Bisikan itu seolah – olah mengulang – ulang kilas balik itu dengan gambaran mirip jawaban. Menelisik memasuki semua sela – sela pengimajinasian. Selalu diawali “Bila aku begini, kejadian itu tidak diperlukan.”
Tekanannya semakin diperkecil intervalnya…
Bisikkan itu semakin banyak, imajinasi semakin bercabang…
Hingga…
Semua itu terasa seperti suara ngiiiiiiiing…
“Tolong, hentikan?” Mataku terpejam menderita, nadaku letih bak menurunkan bendera menyerah.
Kedua tanganku menelungkup memprioritaskan daun telinga. Bahkan mengigil walau tanpa demam. Urat leherku berdenyut bukan karena marah atau sedih, hanya frustasi tanpa arah.
.
Seperti kura – kura yang bersembunyi di balik cangkang tahan medan…
.
.
Aku ketakutan.
.
.
Sesaat rasanya ada salah satu tanganku yang tersentuh. Sentuhan itu lama – lama terasa seperti guncangan kecil.
“Penn! Penn!” Suara lirih melengking yang familiar diiringi guncangan yang semakin kuat.
Kura – kura itu perlahan menampakkan kepalanya, aku sedikit demi sedikit melepas tanganku dan menoleh ke samping.
.
“Lady Honesty?”
Kedua mataku dibuka perlahan, tampak ruang konsultasi, lantai dan tembok beralaskan karpet tebal, namun metronome itu tampak roboh berceceran.
Badanku spontan beranjak dari sandaran, pemandangan luar pintu kaca memanggil – manggil kedua mata cukup heran. Rasa tentram saat alas paving itu ada, atau sekedar beberapa orang berjalan.
Jeruji roda yang diputar terdengar mendekat, “Aku nggak menyangka harus menghentikan itu di tengah jalan.”
Nafasku kian membaik, sesaat aku meliriknya tanpa kata – kata.
“Ini sama sekali nggak bagus, Penn,”
“Saya tahu penyakitnya makin parah dan ini nggak bisa diobati,” balasku.
“Nggak bukan itu.” Lady Honesty membuatku menoleh dan menatapnya dalam – dalam.
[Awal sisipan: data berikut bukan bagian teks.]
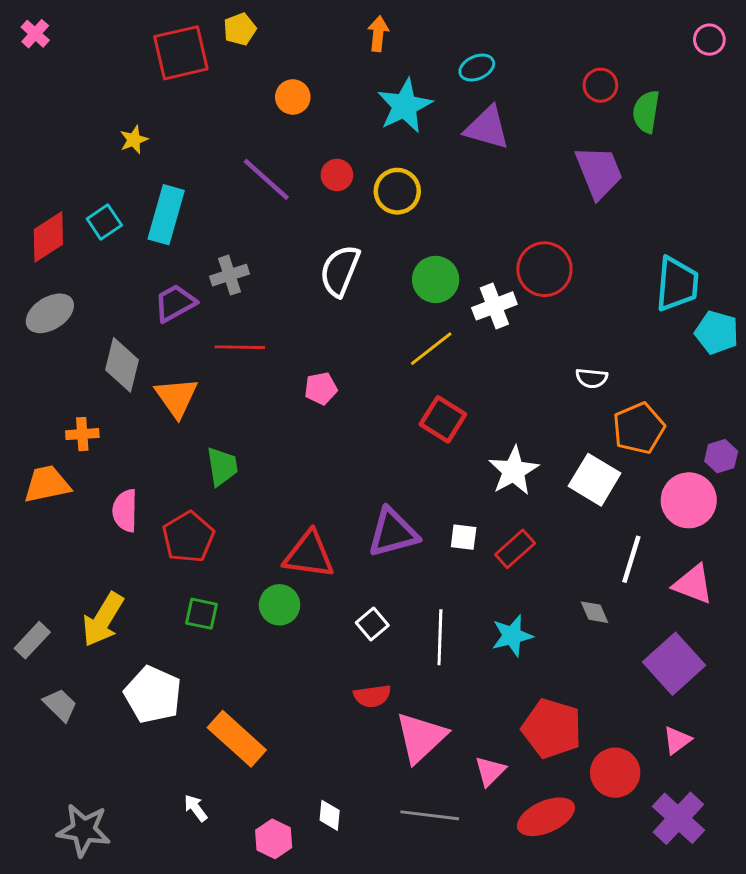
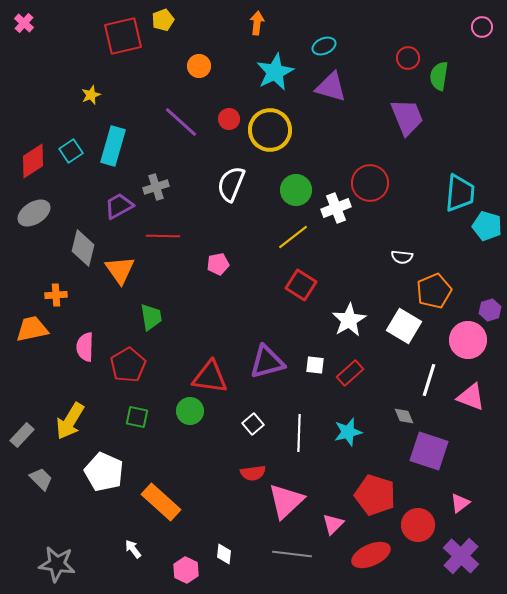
yellow circle: (397, 191) -> (270, 130), size x1.4
purple square: (674, 664) -> (429, 451), moved, turned -30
“Terus terang, kamu ini sehat dan tidak ada yang perlu diobati.” Ia berbalik arah lalu memutar roda itu kembali duduk. Seperti biasanya, ditulisnya sebuah catatan dari buku kecil yang diambil di laci pertama dekat tempatku duduk tadi.
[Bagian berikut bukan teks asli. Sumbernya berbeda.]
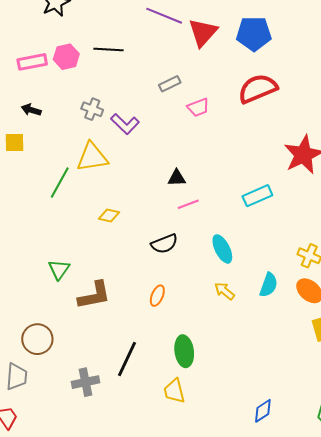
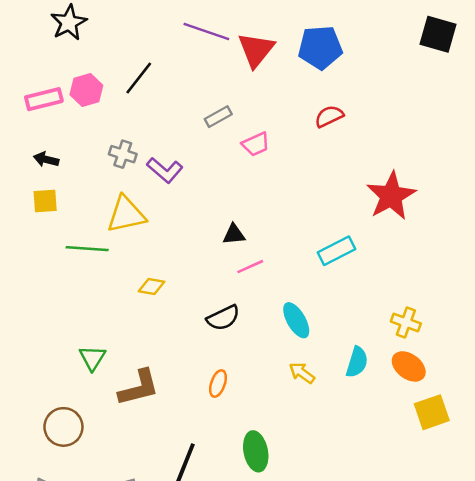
black line: (108, 50) -> (139, 78), turned -52
red semicircle: (258, 89) -> (329, 116), size x0.6
yellow square: (15, 143) -> (45, 201), moved
green line: (60, 183) -> (87, 249), turned 68
brown circle: (37, 339) -> (63, 427), moved

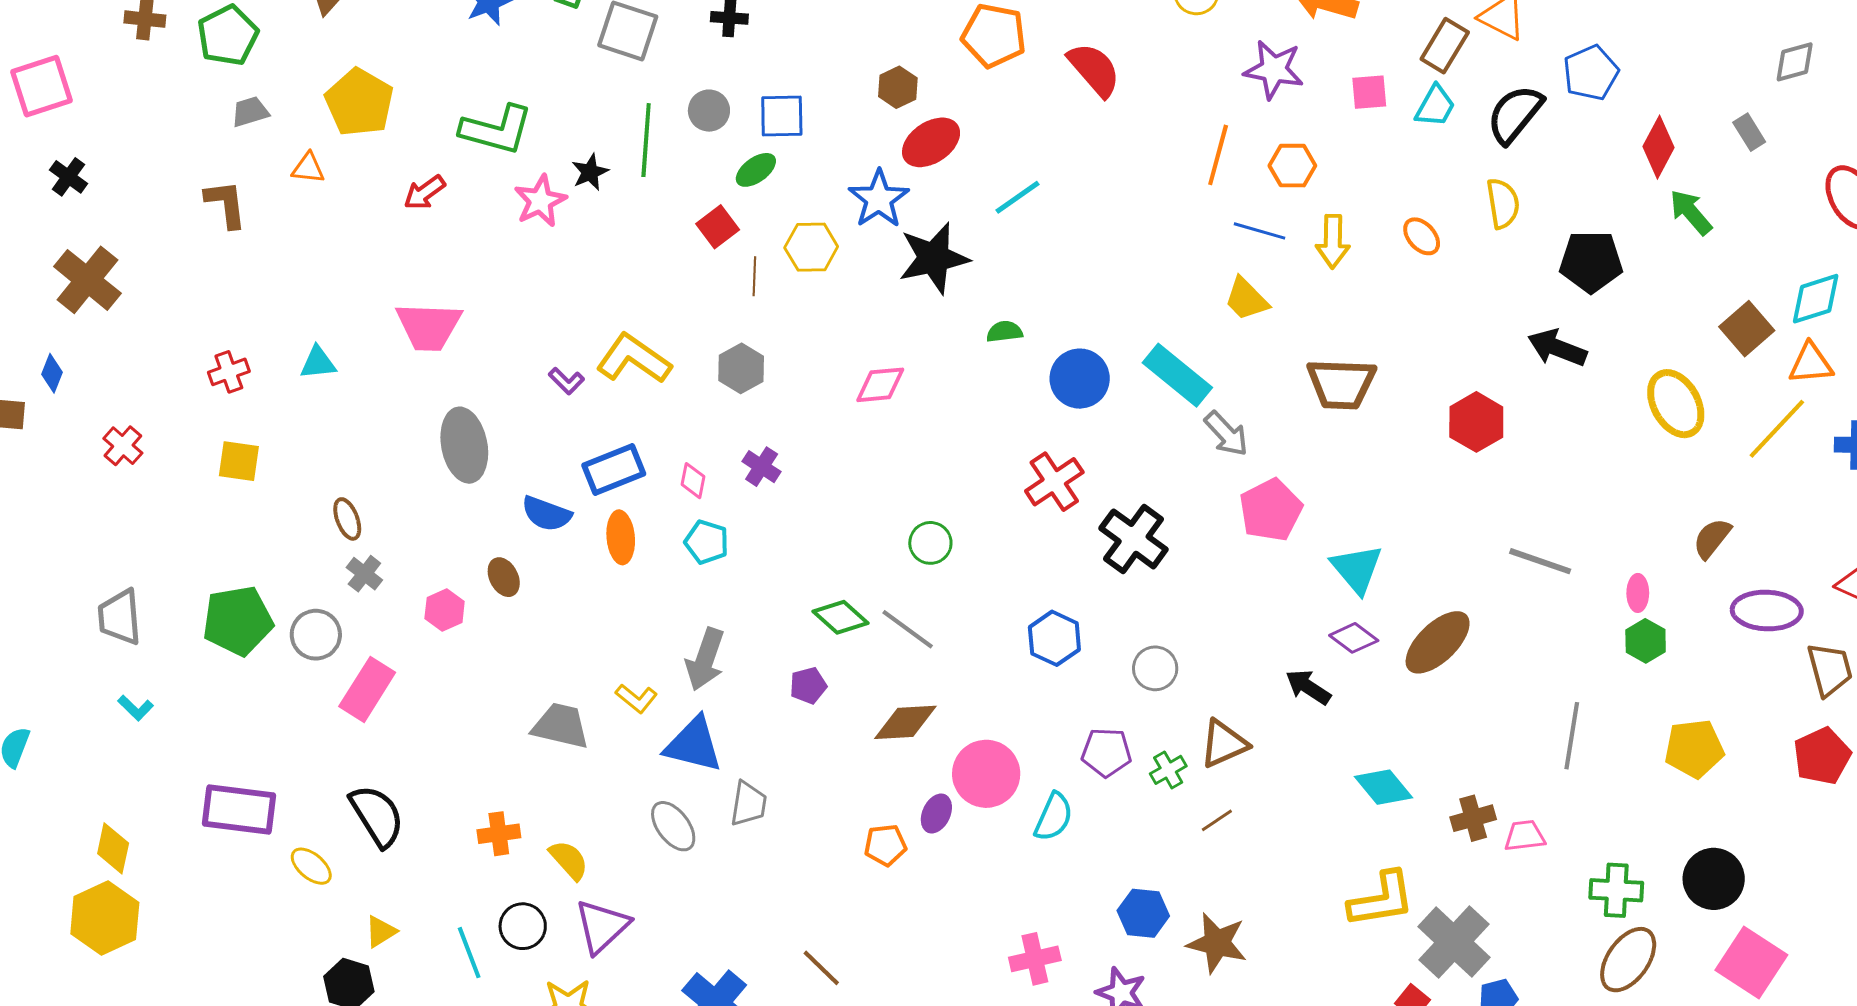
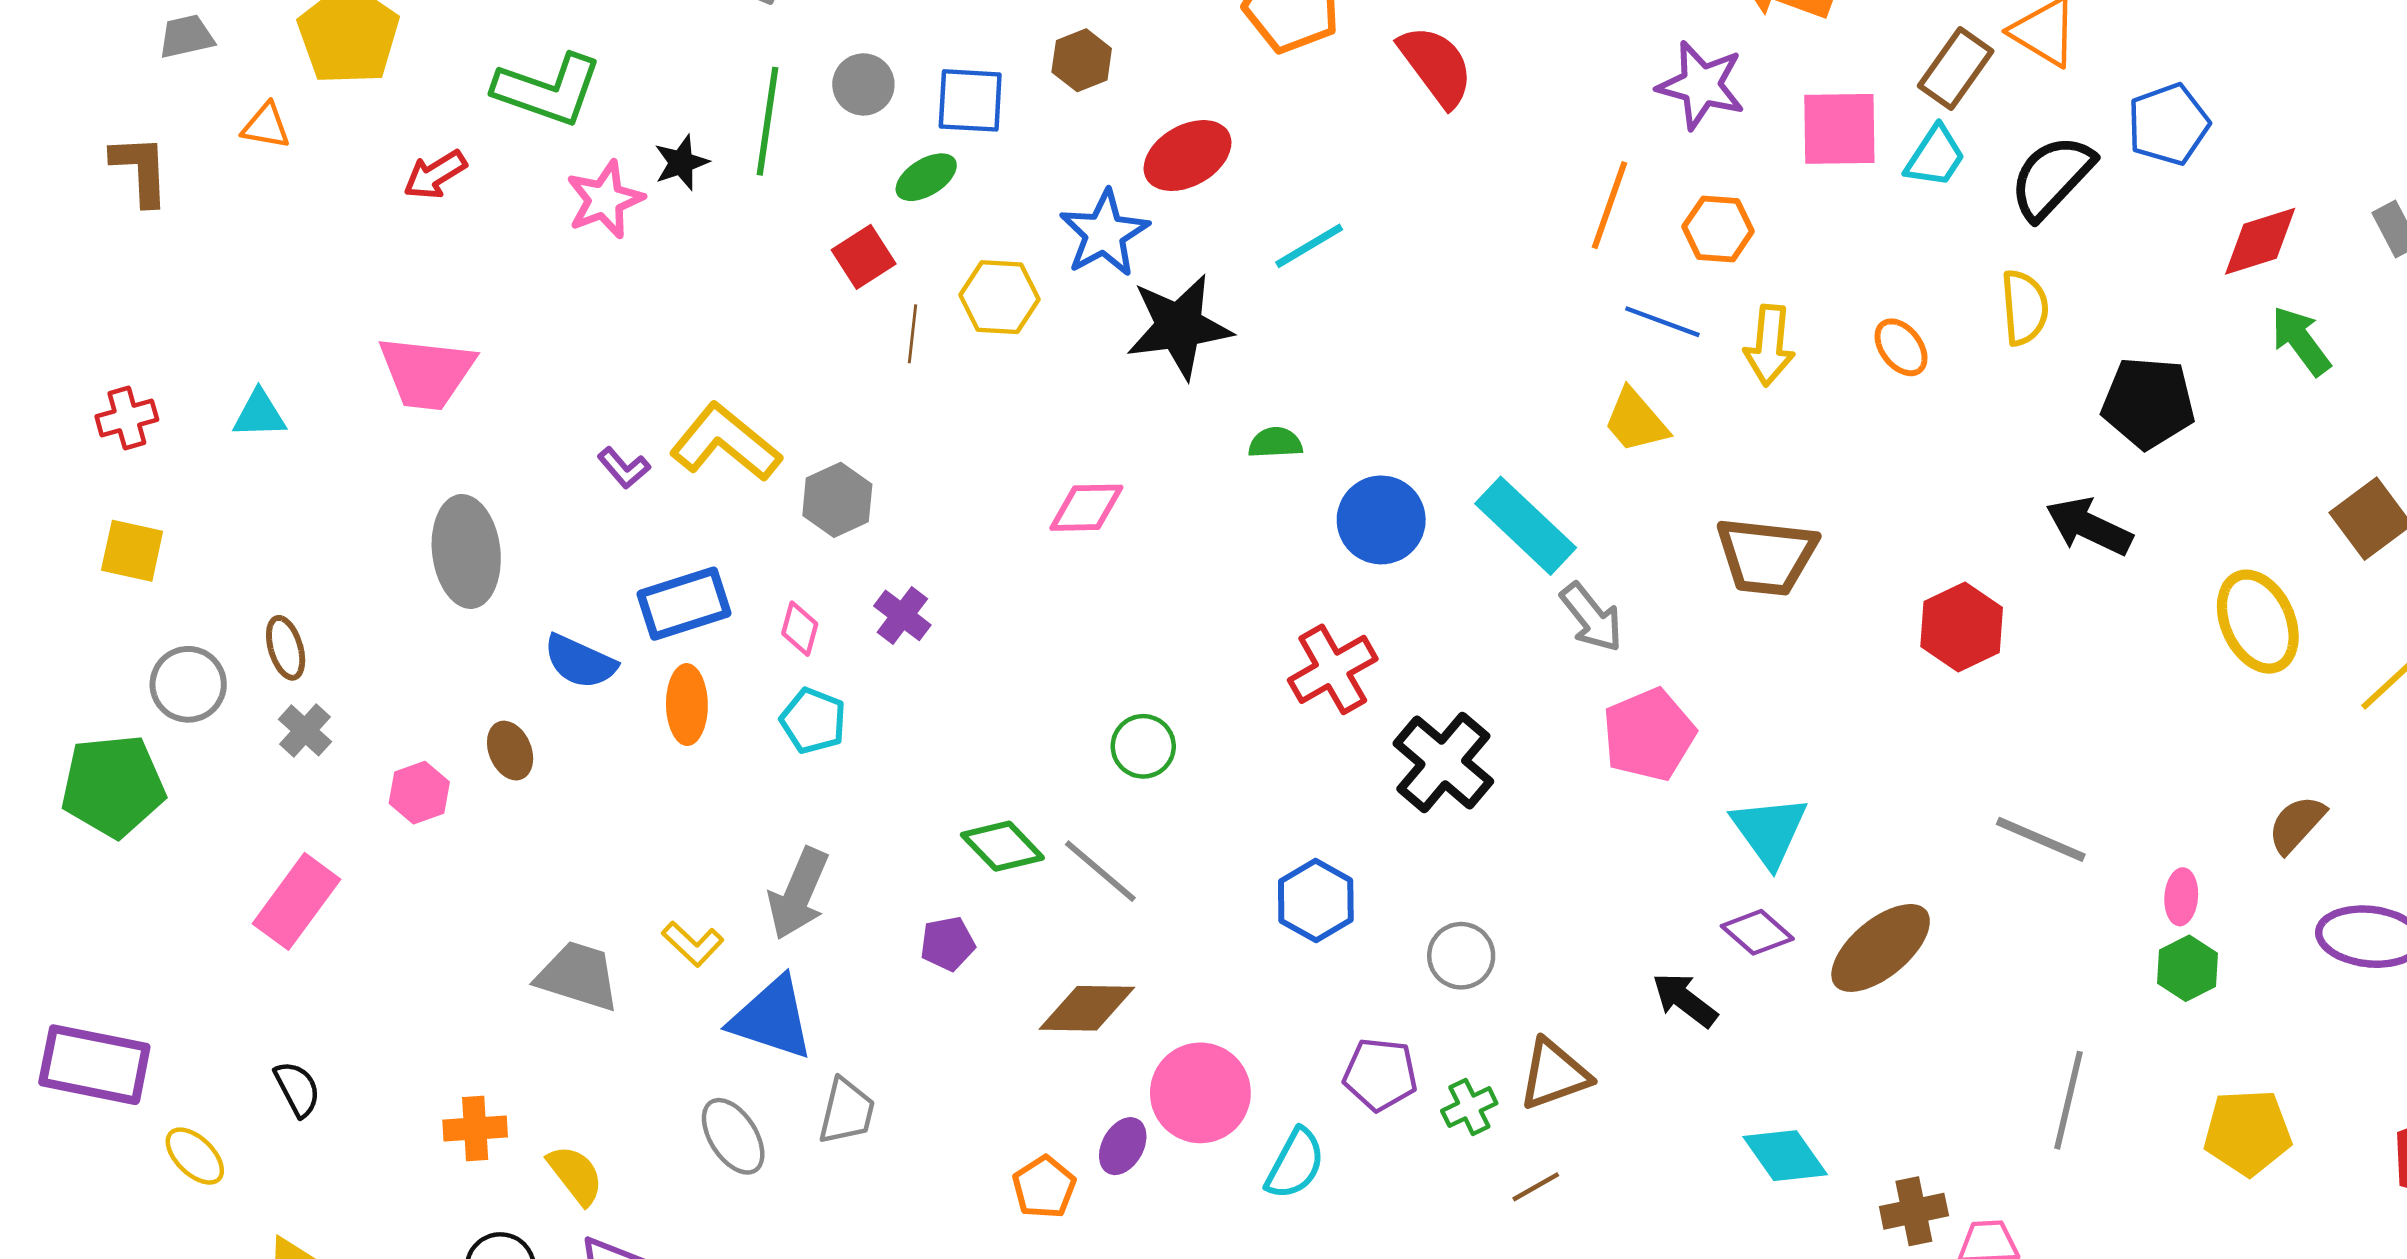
brown hexagon: (898, 87) -> (1082, 60), moved
pink square: (1369, 92) -> (1839, 129), size x1.5
red diamond: (1658, 147) -> (2260, 241), turned 40
gray hexagon: (741, 368) -> (837, 500), moved
gray circle: (316, 635) -> (188, 684), moved
black semicircle: (377, 816) -> (297, 1089), size x0.6
orange pentagon: (885, 845) -> (1044, 1187), turned -30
“Kamu hanya menciptakan peluang untuk menyalahkan dirimu sendiri walaupun secara jelas, itu bukan salahmu juga tanggung jawabmu.”
“Well, saya-“
Lady Honesty menyela seolah tak memberiku kesempatan beralasan.
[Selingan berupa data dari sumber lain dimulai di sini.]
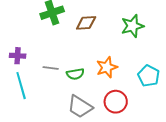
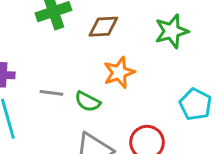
orange star: (107, 67) -> (119, 72), moved
green semicircle: (75, 74) -> (88, 102), turned 36

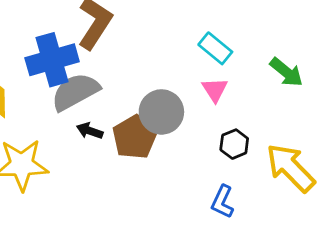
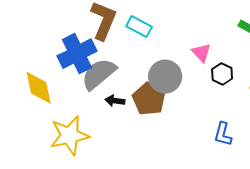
cyan rectangle: (215, 48) -> (139, 27), moved
black hexagon: (234, 144) -> (222, 74), moved

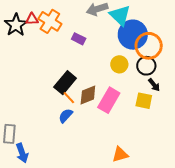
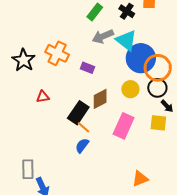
red triangle: (32, 19) -> (43, 97), moved
brown diamond: (88, 95) -> (100, 99), moved

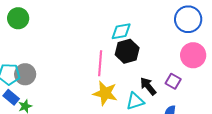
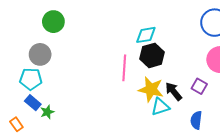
green circle: (18, 18) -> (53, 22), moved
gray circle: (25, 74) -> (40, 54), moved
yellow star: (105, 93) -> (151, 89), moved

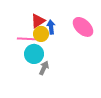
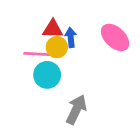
red triangle: (38, 21) -> (53, 29), turned 35
gray arrow: (44, 68) -> (76, 110), moved, size x1.5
“Nggak ada artinya jawaban yang berlalu, lalu untuk apa menyesal dan terus bertanya? Masa lalu dan penyesalan, seperti yatim piatu yang butuh rumah. Mereka mengetuk pintu kapanpun dengan ramah.”
Ia menyobek kertas yang ia tulis lalu menyodorkan padaku, “Masalahnya, apa kamu menerima mereka?”
Itulah kata – kata terakhir Lady Honesty padaku dengan perangai agak gelisah.